(Jerry Garcia’s mugshot. Picture: CC | Flickr)
Friday marked 50 years since members of the Grateful Dead were “busted down on Bourbon Street.”
Jerry Garcia and Bill Kreutzmann—who were each identified as band “associate[s]”—were arrested in a drug raid after a team of federal narcotics agents and New Orleans Police served a search warrant on two rooms at an unspecified French Quarter hotel on Jan. 31, 1970, according to the Times-Picayune in an article dated Feb. 1, 1970.
The band was on tour and had recently played at a venue called The Warehouse located at Felicity and Tchoupitoulas streets, which opened for business on the prior evening.

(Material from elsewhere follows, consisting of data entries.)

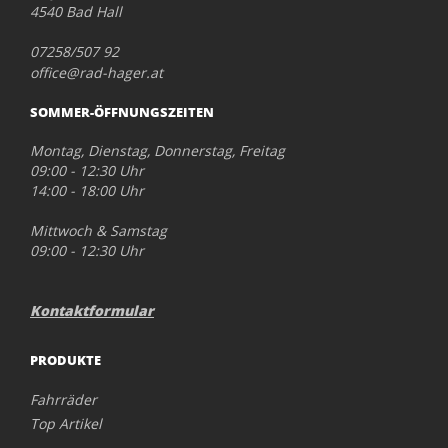
4540 Bad Hall
07258/507 92
office@rad-hager.at
SOMMER-ÖFFNUNGSZEITEN
Montag, Dienstag, Donnerstag, Freitag
09:00 - 12:30 Uhr
14:00 - 18:00 Uhr
Mittwoch & Samstag
09:00 - 12:30 Uhr
Kontaktformular
PRODUKTE
Fahrräder
Top Artikel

Assisted by federal agents, the raid was led by New Orleans Police Department Chief Clarence Giarusso, seizing various quantities of drugs including marijuana and LSD and netted 19 total arrests, including Grateful Dead roadie Larry Shirtliff, band manager John M. McIntire, band equipment man John P. Hager and Owsley Stanley, of Alexandria, Va., dubbed the “King of Acid,” according to the newspaper.
The raid was memorialized in the Grateful Dead song, “Truckin’,” which appeared on the band’s album American Beauty. The song was recognized as a “national treasure” by the Library of Congress in 1997.

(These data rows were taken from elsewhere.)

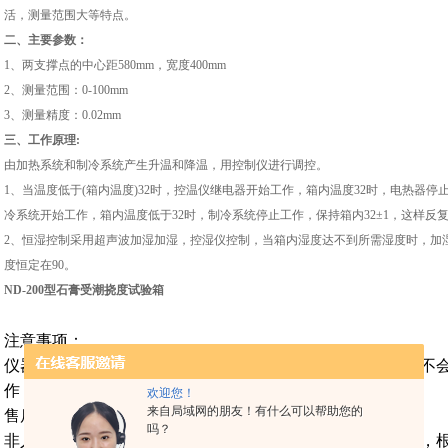
活，测量范围大等特点。
二、主要参数：
1、两支撑点的中心距580mm，宽度400mm
2、测量范围：0-100mm
3、测量精度：0.02mm
三、工作原理:
由加热系统和制冷系统产生升温和降温，用控制仪进行调控。
1、当温度低于(箱内温度)32时，控温仪继电器开始工作，箱内温度32时，电热器停
冷系统开始工作，箱内温度低于32时，制冷系统停止工作，保持箱内32±1，这样反
2、恒湿控制采用超声波加湿加湿，控湿仪控制，当箱内湿度达不到所需湿度时，加
度恒定在90。
ND-200型石膏受潮挠度试验箱
注意事项：
仪器收到后请当面点清，如有问题，请立刻联系我们。如遇不
作，防止机器损坏，谢谢！
欢迎您！
来自局域网的朋友！有什么可以帮助您的
售后服务：
吗？
非人为因素，我公司对售出的所有仪器质保壹年，终身维修，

Lesh, Garcia, Weir, Hager, McIntire, and Shirtliff were each arrested on suspicion of possession of marijuana.
Shirtliff and McIntire were also each suspected of possessing barbiturates, while Weir was also suspected of amphetamine possession and Lesh was also booked on suspicion of possession of LSD.
Several French Quarter residents were arrested in the raid, according to the Times-Picayune. They include:
Stephen T. Helms, 20, of 630 Dauphine St., suspected of possessing marijuana and barbiturates;
Nancy A. Weidenhaft, 23, of 630 Dauphine St., a saleslady at a French Quarter dress shop, suspected of possessing marijuana and dangerous non-narcotics;
Miss Elsie J. Landun, 20, of 630 Dauphine St., suspected of possessing marijauna a barbiturates.